雑居ビルに放火したとして逮捕され、移送される容疑者を乗せた捜査車両=24日午後1時10分ごろ、徳島中央署

 徳島市仲之町の雑居ビル火災で、現住建造物等放火などの疑いで容疑者の男が逮捕された24日、現場となった店の関係者や近隣住民らは胸をなで下ろした。約70人がライブを楽しんでいた最中に発生し、ビルにガソリンで放火したとみられる手口は、36人が亡くなった2019年の京都アニメーション放火殺人事件を想起させる。
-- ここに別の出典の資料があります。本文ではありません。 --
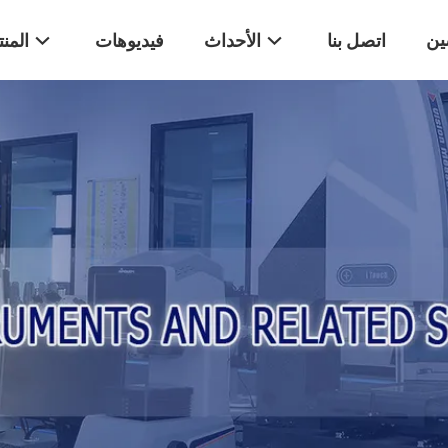
ين
اتصل بنا
الأحداث
فيديوهات
المن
不安を募らせていた住民の多くが動機の解明を望んだ。

 「僕はいいが、スタッフは怖かったと思う。みんな相当驚いたから。これで安心できる」。現場となったビル3、4階の店舗の男性オーナー(50)は、犯人逮捕の一報に接し、安堵(あんど)した。「これで少し前に進んだ。いつになるか分からないが、店を早く復旧したい」と言う。

 「放火の疑いがあると知った時、京アニ事件が頭をよぎった」。ビルの近くで店を営む女性(46)は、近くで1人暮らしをしている祖母にもし何かあったらと、不安な日が続いていた。「捕まって安心した。誰を狙っての犯行なのか、動機が知りたい」と語った。

 地元で町内会長を務める男性(79)は事件後、商店街の各店に燃えるごみを店先に置かないよう呼び掛けた。「容疑者が捕まり『やれやれ』という感じ」

 近くに住む40代女性は「火災の後は不安で、自宅の防犯カメラの映像をよく見ていた。容疑者が捕まってほっとした」と話した。